Le Filippine si schierano con Taiwan, smacco per il regime cinese

di redazione eti/bill Pan
16 Agosto 2025 7:46 Aggiornato: 16 Agosto 2025 7:46

In una recente dichiarazione, il presidente filippino Ferdinand Marcos Jr. ha riaffermato un elemento cruciale della geopolitica asiatica: in caso di un’escalation militare tra Cina e Taiwan, la posizione delle Filippine non può essere neutrale a causa della stretta vicinanza geografica e dell’elevato numero di cittadini filippini presenti sull’isola.
In un’intervista al sito indiano Firstpost, durante una visita ufficiale a Nuova Delhi il 6 agosto, in risposta alla domanda riguardante un eventuale sostegno militare delle Filippine agli Stati Uniti per difendere Taiwan da un’invasione cinese, Marcos ha affermato: «Se dovesse scoppiare una guerra, noi saremmo coinvolti». Ha poi precisato che un’assenza di coinvolgimento non rappresenta un’opzione praticabile, proprio per la prossimità geografica tra Filippine e Taiwan. I due Paesi sono separati dallo stretto di Luzon, che comprende diverse isole appartenenti alle Filippine, ed è un’importante via commerciale e nodo strategico per l’accesso navale cinese al Pacifico.
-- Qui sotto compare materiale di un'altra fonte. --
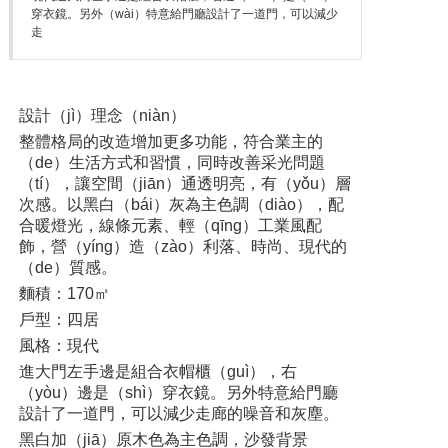
穿衣鏡。另外（wài）特意給門廳設計了一道門，可以減少
走
設計（jì）理念（niàn）
整體格局的改造增加更多功能，符合業主的
（de）生活方式和習慣，同時改善采光問題
（tí），讓空間（jiān）通透明亮，有（yǒu）層
次感。以黑白（bái）灰為主色調（diào），配
合暖燈光，線條元素、輕（qīng）工業風配
飾，營（yíng）造（zào）利落、時尚、現代的
（de）質感。
麵積：170㎡
戶型：四居
風格：現代
進大門左手邊是組合衣帽櫃（guì），右
（yòu）邊是（shì）穿衣鏡。另外特意給門廳
設計了一道門，可以減少走廊的噪音和灰塵。
黑白加（jiā）原木色為主色調，沙發背景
Negli ultimi anni l’amministrazione Marcos ha mostrato un’apertura crescente verso un ampliamento della presenza militare statunitense nella regione. Nel 2023, Manila ha esteso l’accordo di cooperazione militare con Washington, autorizzando per la prima volta il dispiegamento di truppe e armamenti in una base navale e in un aeroporto a uso congiunto situati sulla costa settentrionale dell’isola di Luzon, a meno di 480 chilometri da Taiwan. Nel 2024, la decisione di Manila di consentire a Washington di schierare la piattaforma missilistica Typhon nel nord di Luzon ha provocato la reazione negativa di Pechino, poiché l’armamento si trovava nel raggio d’azione di Taiwan e della Cina meridionale.
A maggio scorso, marines e truppe statunitensi hanno ulteriormente rafforzato la presenza militare dislocando sistemi missilistici su alcune isole prospicienti lo stretto di Luzon, tra cui le Batanes, territorio filippino più a nord. Entrambi i sistemi sono capaci di colpire obiettivi navali a oltre 160 chilometri di distanza. Marcos ha sottolineato che sarà necessario difendere il territorio e la sovranità nazionale, affermando inoltre che «non si tratta di un’azione da stato fantoccio, ma di adempiere al dovere di proteggere la propria nazione», spiegando la scelta di collaborare con partner che affrontano la minaccia cinese.

La presenza di oltre 160 mila lavoratori filippini a Taiwan comporta inoltre una dimensione umanitaria che rende il possibile conflitto ancora più complesso da gestire. La necessità di tutelare questa consistente comunità di cittadini, spesso in situazioni vulnerabili, impone a Manila di valutare attentamente le proprie scelte e alleanze strategiche. Marcos ha aggiunto che in caso di guerra sarà necessario trovare modalità per garantire il rientro in patria di queste persone.

Non si sono fatte attendere le dure reazioni di Pechino che ha contestato le posizioni espresse da Marcos, definendole provocatorie. L’8 agosto, dall’ambasciata cinese nelle Filippine, il ministero degli Esteri cinese ha annunciato una «seria protesta», accusando Manila di interferire in quella che viene definita «la questione centrale degli interessi fondamentali della Cina» e contestando l’interferenza nei rapporti bilaterali tra Cina e Filippine. Il Partito comunista cinese non ha alcun diritto su Taiwan (e a ben vedere non ne ha nemmeno sulla Cina continentale) ma rivendica come propria la Repubblica di Cina considerandola una specie di “provincia ribelle”, e non ha mai escluso il ricorso alla forza per riunificarla con la terraferma gestita dalla dittatura.

Nel corso dell’intervista a Firstpost, Marcos ha infine manifestato piena fiducia nel fatto che gli Stati Uniti, sotto la presidenza Trump, rispettino il trattato di mutua difesa con le Filippine in caso di conflitto, rafforzando la centralità dell’alleanza tra Manila e Washington, e definendo l’alleanza «a prova di ferro», come fu definita dallo stesso Trump durante il suo primo mandato presidenziale. Il ministero degli Esteri di Taiwan ha espresso apprezzamento per la posizione di Marcos, definendola un segno di forte attenzione per la pace regionale e per i valori umanitari.